In my columns and in Columnist Conversations I have highlighted opportunities in both the energy sector and in some hotel REITs. Today, I want to discuss one of the largest healthcare REITs, Health Care REIT, Inc. (HCN). HCN has sold off more than 15% in the last month and is now offering long term value and income investors a good entry point, which also was recently pointed out by "El Capitan" Jim Cramer..

Company Overview:

Health Care REIT, Inc. is one of the biggest players in the sector (enterprise value of over $26B). It invests across the full spectrum of health care real estate, including senior living communities, medical office buildings, inpatient and outpatient medical centers and life science facilities. The firm primarily invests in senior living and health care properties. HCN has a large and diversified portfolio of properties that are leased under long-term contracts. The company also has used the economic weakness of the last few years to grow its property portfolio strategically.


Value and income investors should appreciate that there are several powerful tailwinds that come with owning and operating healthcare facilities.
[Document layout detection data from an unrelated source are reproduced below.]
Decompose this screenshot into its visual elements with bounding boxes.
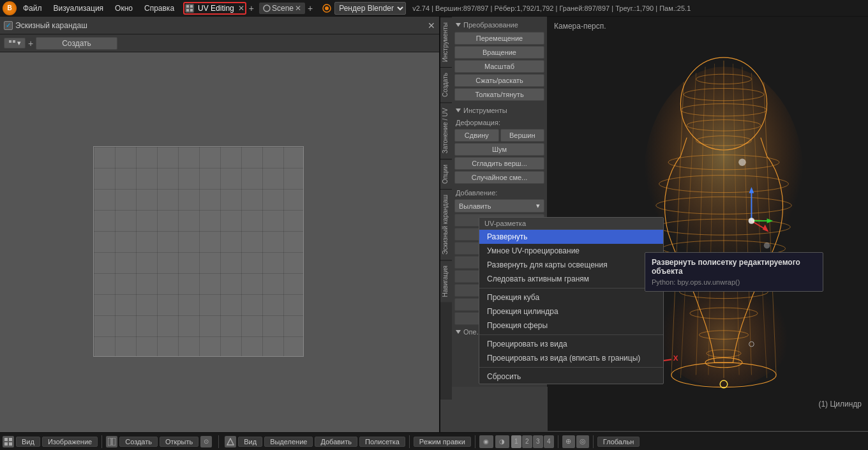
separator-bottom-3 [409,435,410,448]
deform-label: Деформация: [454,117,544,128]
menu-help[interactable]: Справка [139,3,179,14]
scene-tab-close[interactable]: ✕ [295,4,301,13]
workspace-tab-uv[interactable]: UV Editing ✕ [183,2,246,15]
tooltip-python: Python: bpy.ops.uv.unwrap() [652,278,816,286]
bottom-view-btn[interactable]: Вид [16,437,40,447]
vtab-tools[interactable]: Инструменты [440,17,452,67]
popup-item-unwrap[interactable]: Развернуть [479,230,663,244]
vtab-shading[interactable]: Затонение / UV [440,102,452,158]
create-button[interactable]: Создать [36,37,117,50]
bottom-create-btn[interactable]: Создать [119,437,158,447]
viewport-overlay-icon[interactable]: ◉ [479,435,493,448]
shear-btn[interactable]: Сдвину [454,129,499,142]
mode-selector[interactable]: ▾ [4,38,26,49]
tab-add-icon[interactable]: ✕ [238,4,244,13]
separator-bottom-1 [101,435,102,448]
stats-text: v2.74 | Вершин:897/897 | Рёбер:1,792/1,7… [412,4,691,12]
proportional-icon[interactable]: ◎ [576,435,589,448]
separator-bottom-5 [558,435,558,448]
extra-icons: ⊕ ◎ [562,435,589,448]
pencil-checkbox[interactable]: ✓ [4,21,13,30]
shade-4-icon[interactable]: 4 [544,435,554,448]
bottom-image-btn[interactable]: Изображение [42,437,98,447]
popup-item-lightmap[interactable]: Развернуть для карты освещения [479,258,663,272]
uv-editor-panel: ✓ Эскизный карандаш ✕ ▾ + Создать [0,17,440,450]
render-engine-select[interactable]: Рендер Blender [334,2,406,15]
random-btn[interactable]: Случайное сме... [454,171,544,184]
vtab-options[interactable]: Опции [440,159,452,189]
bottom-icon-left[interactable] [3,436,14,447]
separator-bottom-2 [218,435,219,448]
uv-grid-inner [94,147,303,356]
highlight-dot [738,158,746,166]
global-btn[interactable]: Глобальн [597,437,640,447]
workspace-tab-label: UV Editing [195,4,237,13]
uv-viewport[interactable] [0,52,439,450]
popup-header: UV-разметка [479,218,663,230]
extrude-label: Вылавить [459,202,491,210]
smooth-btn[interactable]: Сгладить верш... [454,157,544,170]
popup-item-reset[interactable]: Сбросить [479,370,663,384]
mode-label: ▾ [17,39,21,47]
svg-text:X: X [673,354,678,362]
vertex-btn[interactable]: Вершин [500,129,545,142]
snap-icon[interactable]: ⊕ [562,435,575,448]
popup-item-cylinder[interactable]: Проекция цилиндра [479,304,663,319]
tools-triangle [456,109,461,112]
scene-tab-add[interactable]: + [308,3,313,13]
popup-item-sphere[interactable]: Проекция сферы [479,319,663,333]
bottom-view-3d-btn[interactable]: Вид [238,437,262,447]
transform-triangle [456,23,461,27]
popup-item-project-bounds[interactable]: Проецировать из вида (вписать в границы) [479,351,663,365]
viewport-number-icons: 1 2 3 4 [511,435,554,448]
svg-point-48 [749,218,755,224]
mode-icon [8,40,16,47]
uv-toolbar: ✓ Эскизный карандаш ✕ [0,17,439,34]
bottom-add-btn[interactable]: Добавить [315,437,357,447]
bottom-mesh-btn[interactable]: Полисетка [359,437,405,447]
svg-point-6 [325,6,329,10]
push-btn[interactable]: Толкать/тянуть [454,88,544,101]
separator-3 [479,367,663,368]
rotate-btn[interactable]: Вращение [454,46,544,59]
svg-rect-7 [9,40,11,43]
bottom-left: Вид Изображение Создать Открыть ⊙ [3,435,212,448]
render-selector[interactable]: Рендер Blender [322,2,406,15]
menu-window[interactable]: Окно [110,3,138,14]
svg-rect-51 [4,442,8,446]
menu-render[interactable]: Визуализация [49,3,109,14]
svg-rect-54 [112,438,116,446]
bottom-add-icon[interactable] [106,436,117,447]
shade-1-icon[interactable]: 1 [511,435,521,448]
object-label: (1) Цилиндр [818,400,862,409]
tab-add-button[interactable]: + [249,3,254,13]
bottom-mode-btn[interactable]: Режим правки [414,437,471,447]
scale-btn[interactable]: Масштаб [454,60,544,73]
shade-2-icon[interactable]: 2 [522,435,532,448]
popup-item-project-view[interactable]: Проецировать из вида [479,337,663,351]
extrude-dropdown[interactable]: Вылавить ▾ [454,199,544,213]
noise-btn[interactable]: Шум [454,143,544,156]
bottom-open-btn[interactable]: Открыть [160,437,198,447]
move-btn[interactable]: Перемещение [454,32,544,45]
popup-item-follow[interactable]: Следовать активным граням [479,272,663,286]
add-panel-icon[interactable]: + [28,38,33,49]
bottom-select-btn[interactable]: Выделение [264,437,313,447]
svg-rect-1 [190,5,193,8]
popup-item-cube[interactable]: Проекция куба [479,290,663,304]
uv-menu-popup: UV-разметка Развернуть Умное UV-проециро… [479,217,664,384]
bottom-bar: Вид Изображение Создать Открыть ⊙ Вид Вы… [0,432,868,450]
shade-3-icon[interactable]: 3 [533,435,543,448]
popup-item-smart-uv[interactable]: Умное UV-проецирование [479,244,663,258]
bottom-icon-3[interactable]: ⊙ [200,436,212,447]
vtab-pencil[interactable]: Эскизный карандаш [440,189,452,260]
vtab-create[interactable]: Создать [440,67,452,102]
uv-second-toolbar: ▾ + Создать [0,34,439,52]
viewport-shade-icon[interactable]: ◑ [495,435,509,448]
menu-file[interactable]: Файл [18,3,47,14]
pencil-close-icon[interactable]: ✕ [428,20,435,31]
shrink-btn[interactable]: Сжать/раскать [454,74,544,87]
scene-tab[interactable]: Scene ✕ [259,3,305,14]
vtab-navigation[interactable]: Навигация [440,260,452,302]
bottom-3d-icon[interactable] [225,436,236,447]
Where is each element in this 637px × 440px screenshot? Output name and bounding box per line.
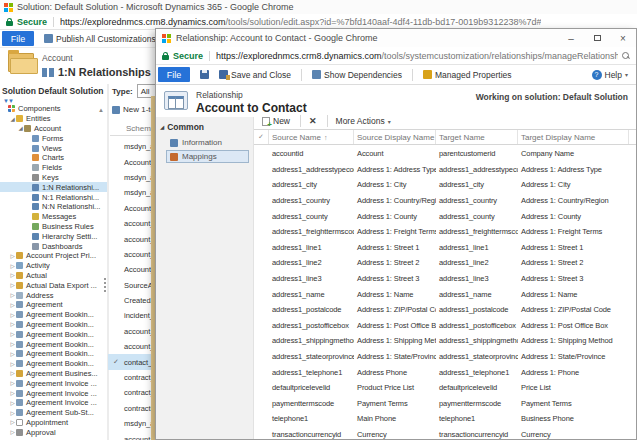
tree-item[interactable]: Forms bbox=[0, 133, 107, 143]
schema-row[interactable]: account bbox=[108, 431, 157, 440]
tree-item[interactable]: ◢Entities bbox=[0, 114, 107, 124]
schema-row[interactable]: Account_ bbox=[108, 201, 157, 216]
caret-closed-icon[interactable]: ▷ bbox=[9, 341, 16, 347]
schema-row[interactable]: SourceA bbox=[108, 278, 157, 293]
schema-row[interactable]: contract_ bbox=[108, 370, 157, 385]
schema-row[interactable]: account_ bbox=[108, 216, 157, 231]
tree-item[interactable]: ▷Agreement Invoice ... bbox=[0, 388, 107, 398]
caret-closed-icon[interactable]: ▷ bbox=[9, 419, 16, 425]
schema-row[interactable]: account_ bbox=[108, 339, 157, 354]
mapping-row[interactable]: address1_shippingmethod...Address 1: Shi… bbox=[254, 333, 636, 349]
bg-url[interactable]: https://explorednmcs.crm8.dynamics.com/t… bbox=[60, 17, 541, 27]
delete-mapping-button[interactable]: ✕ bbox=[309, 116, 317, 126]
mapping-row[interactable]: address1_telephone1Address Phoneaddress1… bbox=[254, 364, 636, 380]
schema-row[interactable]: contractl bbox=[108, 401, 157, 416]
help-button[interactable]: ? Help ▾ bbox=[592, 70, 629, 80]
schema-row[interactable]: account_ bbox=[108, 324, 157, 339]
tree-item[interactable]: Fields bbox=[0, 163, 107, 173]
caret-closed-icon[interactable]: ▷ bbox=[9, 410, 16, 416]
select-all-column-header[interactable]: ✓ bbox=[254, 130, 269, 144]
tree-item[interactable]: N:1 Relationshi... bbox=[0, 192, 107, 202]
column-header-target-name[interactable]: Target Name bbox=[436, 130, 518, 144]
caret-closed-icon[interactable]: ▷ bbox=[9, 331, 16, 337]
tree-item[interactable]: N:N Relationshi... bbox=[0, 202, 107, 212]
mapping-row[interactable]: address1_countryAddress 1: Country/Regio… bbox=[254, 193, 636, 209]
caret-open-icon[interactable]: ◢ bbox=[17, 125, 24, 131]
caret-closed-icon[interactable]: ▷ bbox=[9, 263, 16, 269]
managed-properties-button[interactable]: Managed Properties bbox=[423, 70, 512, 80]
schema-row[interactable]: msdyn_a bbox=[108, 139, 157, 154]
zoom-magnifier-icon[interactable] bbox=[622, 52, 630, 60]
tree-item[interactable]: Hierarchy Setti... bbox=[0, 231, 107, 241]
schema-row[interactable]: contract_ bbox=[108, 385, 157, 400]
tree-item[interactable]: Views bbox=[0, 143, 107, 153]
tree-item[interactable]: ▷Account Project Pri... bbox=[0, 251, 107, 261]
column-header-source-display-name[interactable]: Source Display Name bbox=[354, 130, 436, 144]
fg-window-titlebar[interactable]: Relationship: Account to Contact - Googl… bbox=[156, 29, 636, 47]
caret-closed-icon[interactable]: ▷ bbox=[9, 302, 16, 308]
caret-closed-icon[interactable]: ▷ bbox=[9, 390, 16, 396]
column-header-source-name[interactable]: Source Name↑ bbox=[269, 130, 354, 144]
tree-item[interactable]: ▷Agreement Invoice ... bbox=[0, 378, 107, 388]
fg-url[interactable]: https://explorednmcs.crm8.dynamics.com/t… bbox=[216, 51, 618, 61]
tree-item[interactable]: ▷Agreement Sub-St... bbox=[0, 408, 107, 418]
schema-row[interactable]: Account_ bbox=[108, 262, 157, 277]
save-button[interactable] bbox=[200, 70, 209, 79]
schema-row[interactable]: msdyn_a bbox=[108, 416, 157, 431]
tree-item[interactable]: Keys bbox=[0, 173, 107, 183]
schema-row[interactable]: msdyn_a bbox=[108, 185, 157, 200]
tree-item[interactable]: ◢Account bbox=[0, 124, 107, 134]
tree-item[interactable]: ▷Agreement Busines... bbox=[0, 369, 107, 379]
caret-closed-icon[interactable]: ▷ bbox=[9, 361, 16, 367]
column-header-target-display-name[interactable]: Target Display Name bbox=[518, 130, 629, 144]
show-dependencies-button[interactable]: Show Dependencies bbox=[312, 70, 402, 80]
fg-file-button[interactable]: File bbox=[158, 67, 190, 82]
schema-row[interactable]: account_ bbox=[108, 231, 157, 246]
caret-closed-icon[interactable]: ▷ bbox=[9, 380, 16, 386]
mapping-row[interactable]: address1_line1Address 1: Street 1address… bbox=[254, 240, 636, 256]
tree-item[interactable]: Components bbox=[0, 104, 107, 114]
mapping-row[interactable]: paymenttermscodePayment Termspaymentterm… bbox=[254, 396, 636, 412]
tree-item[interactable]: Dashboards bbox=[0, 241, 107, 251]
nav-group-common[interactable]: ◢ Common bbox=[156, 117, 253, 135]
schema-row[interactable]: incident_ bbox=[108, 308, 157, 323]
mapping-row[interactable]: address1_stateorprovinceAddress 1: State… bbox=[254, 349, 636, 365]
bg-file-button[interactable]: File bbox=[2, 31, 34, 46]
caret-closed-icon[interactable]: ▷ bbox=[9, 370, 16, 376]
tree-item[interactable]: ▷Agreement Bookin... bbox=[0, 310, 107, 320]
bg-window-titlebar[interactable]: Solution: Default Solution - Microsoft D… bbox=[0, 0, 637, 14]
tree-item[interactable]: Business Rules bbox=[0, 222, 107, 232]
tree-item[interactable]: 1:N Relationshi... bbox=[0, 182, 107, 192]
mapping-row[interactable]: address1_nameAddress 1: Nameaddress1_nam… bbox=[254, 286, 636, 302]
caret-closed-icon[interactable]: ▷ bbox=[9, 282, 16, 288]
tree-item[interactable]: Charts bbox=[0, 153, 107, 163]
caret-closed-icon[interactable]: ▷ bbox=[9, 321, 16, 327]
tree-item[interactable]: ▷Agreement Bookin... bbox=[0, 329, 107, 339]
mapping-row[interactable]: address1_countyAddress 1: Countyaddress1… bbox=[254, 208, 636, 224]
pane-splitter-handle[interactable] bbox=[104, 278, 106, 280]
mapping-row[interactable]: address1_addresstypecodeAddress 1: Addre… bbox=[254, 162, 636, 178]
save-and-close-button[interactable]: Save and Close bbox=[219, 70, 291, 80]
tree-item[interactable]: ▷Actual bbox=[0, 271, 107, 281]
tree-item[interactable]: ▷Agreement Bookin... bbox=[0, 339, 107, 349]
caret-closed-icon[interactable]: ▷ bbox=[9, 272, 16, 278]
mapping-row[interactable]: address1_cityAddress 1: Cityaddress1_cit… bbox=[254, 177, 636, 193]
tree-item[interactable]: ▷Actual Data Export ... bbox=[0, 280, 107, 290]
fg-address-bar[interactable]: Secure https://explorednmcs.crm8.dynamic… bbox=[156, 47, 636, 65]
caret-closed-icon[interactable]: ▷ bbox=[9, 253, 16, 259]
mapping-row[interactable]: address1_line2Address 1: Street 2address… bbox=[254, 255, 636, 271]
mapping-row[interactable]: defaultpricelevelidProduct Price Listdef… bbox=[254, 380, 636, 396]
tree-item[interactable]: ▷Agreement Bookin... bbox=[0, 359, 107, 369]
close-button[interactable]: × bbox=[610, 29, 636, 47]
tree-item[interactable]: Messages bbox=[0, 212, 107, 222]
more-actions-button[interactable]: More Actions ▾ bbox=[336, 116, 391, 126]
tree-item[interactable]: ▷Agreement Invoice ... bbox=[0, 398, 107, 408]
new-mapping-button[interactable]: New bbox=[262, 116, 290, 126]
schema-row[interactable]: msdyn_a bbox=[108, 170, 157, 185]
mapping-row[interactable]: address1_postalcodeAddress 1: ZIP/Postal… bbox=[254, 302, 636, 318]
nav-item-information[interactable]: Information bbox=[166, 136, 249, 149]
tree-item[interactable]: ▷Agreement Bookin... bbox=[0, 320, 107, 330]
schema-row[interactable]: account_ bbox=[108, 247, 157, 262]
maximize-button[interactable] bbox=[584, 29, 610, 47]
tree-item[interactable]: ▷Agreement Bookin... bbox=[0, 349, 107, 359]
I would like to highlight a couple of points, the first being the aging population and the associated additional health care costs this creates (See Chart).

Second, implementation of the Affordable Care Act will drive a significant increase in insured Americans (See Chart), which should also drive increased utilization of health care facilities across the board.


After the recent decline in REITs, including HCN, the shares are priced for less than 16x next fiscal year's projected funds from operations. In addition, its yield has gone to over 4.8% from under 4.2% at this point to April.  HCN has more than doubled operating cash flow since the end of FY2010 and it should clock in with a 50% gain in revenues this fiscal year -- mainly driven by some recent acquisitions. Next year, analysts expect a more normalized five percent sales gain.


For all the talk on CNBC and Bloomberg over the last few months on how a lot of investors were waiting for a pullback to deploy new cash, some investors and pundits have become skittish now that it is a reality. I am waiting for additional declines in the market before I add to my growth portfolio as I believe it is going to be a volatile summer.

However, the 15% to 20% declines in many income stocks are already providing some good entry points. I am buying yield in energy, hotel REITs as well as other selective income opportunities.

HCN fits this strategy well as it is reasonably priced now that it has pulled back. It provides an over 4.8% yield and has good long-term growth prospects, given the aging of our population and recent acquisitions. I will be looking forward to adding it to my income portfolio on the next down day.